Top-level directories:
- `aviris_hsi_balanced/`  
  AVIRIS-NG hyperspectral patches for the balanced split.
- `aviris_hsi_clean/`  
  AVIRIS-NG hyperspectral patches for the clean (no-methane) split.

- `rgb_balanced/`  
  RGB images for the balanced split (aligned to patches).
- `rgb_clean/`  
  RGB images for the clean split (aligned to patches).

- `captions_balanced/`  
  LLM-generated text captions/descriptions for the balanced split.
- `captions_clean/`  
  LLM-generated text captions/descriptions for the clean split.

- `simulated_s2_boarefl_balanced/`  
  Simulated Sentinel-2 BOA reflectance images for the balanced split (simulated from HSI).
- `simulated_s2_boareflclean/`  
  Simulated Sentinel-2 BOA reflectance images for the clean split (simulated from HSI; folder name preserved as exported).

- `tim_generation_balanced/`  
  TerraMind TiM outputs generated from simulated S2 BOA reflectance (balanced split).  
  Contains (at least): `s2l2a/`, `lulc/`, `classes/`, `plots/`, and auxiliary files (e.g., a legend script).
- `tim_generation_clean/`  
  TerraMind TiM outputs generated from simulated S2 BOA reflectance (clean split).  
  Contains the same product types as the balanced split.

- `I1_simulation` 
  Additional Intuition-1 simulated data aligned with clean split patches. 

Other files:
- `truth_false_labels.xlsx`  
  A compact label file (yes/no style) aggregating selected annotations (LLM, human, TiM classes), depending on your export.


---

## 3. Labels and annotation sources

The dataset provides yes/no labels and/or categorical classes from the following sources:

### 3.1 LLM labels (image-level)
- Urban vs. non-urban classification at image/patch level
- Stored in the exported label file and/or per-sample metadata (depending on your pipeline)
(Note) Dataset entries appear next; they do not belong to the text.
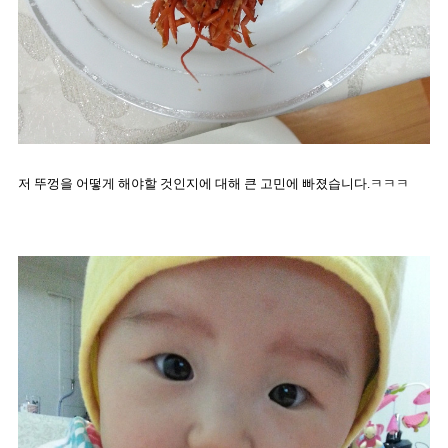
저 뚜껑을 어떻게 해야할 것인지에 대해 큰 고민에 빠졌습니다.ㅋㅋㅋ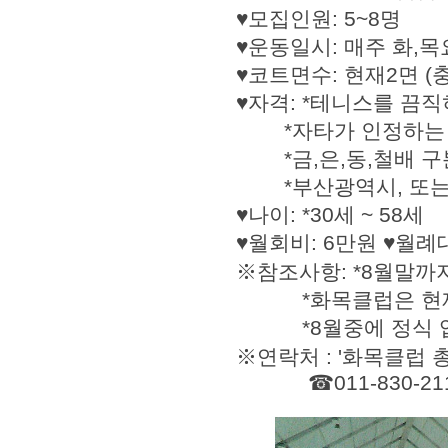
♥모집인원: 5~8명
♥운동일시: 매주 화,목
♥코트면수: 현재2면 (
♥자격: *테니스를 끔
*자타가 인정하는 
*금,은,동,철배 구
*부산광역시, 또는
♥나이: *30세 ~ 58세
♥월회비: 6만원 ♥월례
※참조사항: *8월말까
*화목클럽은 현재 
*8월중에 정식 입주
※연락처 : '화목클럽 
☎011-830-21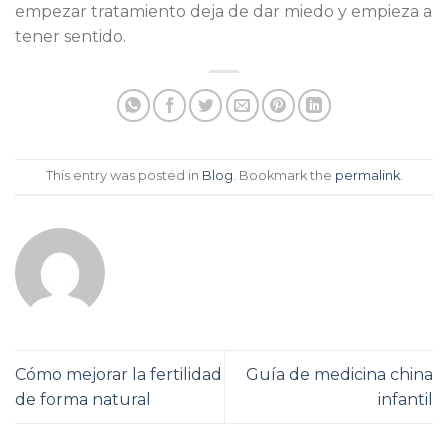
empezar tratamiento deja de dar miedo y empieza a
tener sentido.
This entry was posted in
Blog
. Bookmark the
permalink
.
Cómo mejorar la fertilidad
Guía de medicina china
de forma natural
infantil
### 3.2 Human labels (image-level)
- Urban vs. non-urban classification at image/patch level
- Available for at least the clean split (and optionally balanced, depending on the export)
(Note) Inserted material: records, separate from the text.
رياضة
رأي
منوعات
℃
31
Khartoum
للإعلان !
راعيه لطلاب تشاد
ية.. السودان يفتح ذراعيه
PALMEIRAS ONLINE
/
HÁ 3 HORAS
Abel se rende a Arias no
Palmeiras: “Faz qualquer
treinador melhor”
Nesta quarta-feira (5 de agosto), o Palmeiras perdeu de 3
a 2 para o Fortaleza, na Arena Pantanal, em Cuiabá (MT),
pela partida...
### 3.3 TerraMind TiM products (pixel-level and per-image products)
- **S2L2A** generated by TerraMind TiM from simulated S2 BOA reflectance
- **LULC** (pixel-level) generated by TerraMind TiM from simulated S2 BOA reflectance
- Stored under `tim_generation_*` (subfolders `s2l2a/`, `lulc/`, and `classes/`)

---

## 4. Modality relationships

- **HSI (AVIRIS-NG)** is the primary observation modality.
- **RGB** is a visualization or derived view aligned to the same patch footprint.
- **Simulated Sentinel-2 BOA reflectance (S2 BOA refl)** is simulated from HSI and used as input to TiM/TerraMind.
- **S2L2A** is not directly stored as a standalone raw simulation in the root; it is produced by **TerraMind TiM** and stored inside `tim_generation_*`.
- **LULC** is produced by **TerraMind TiM** (pixel-level) and stored inside `tim_generation_*`.
- **Captions** provide text descriptions for multimodal experiments (retrieval, captioning, instruction-following, VLM/LLM alignment).
- **Intuition-1 simulated data** (clean only) provides an extra modality for robustness and domain-shift experiments.

---

## 5. Warning

Before using check dataset class if there was any changes with naming convention of the files.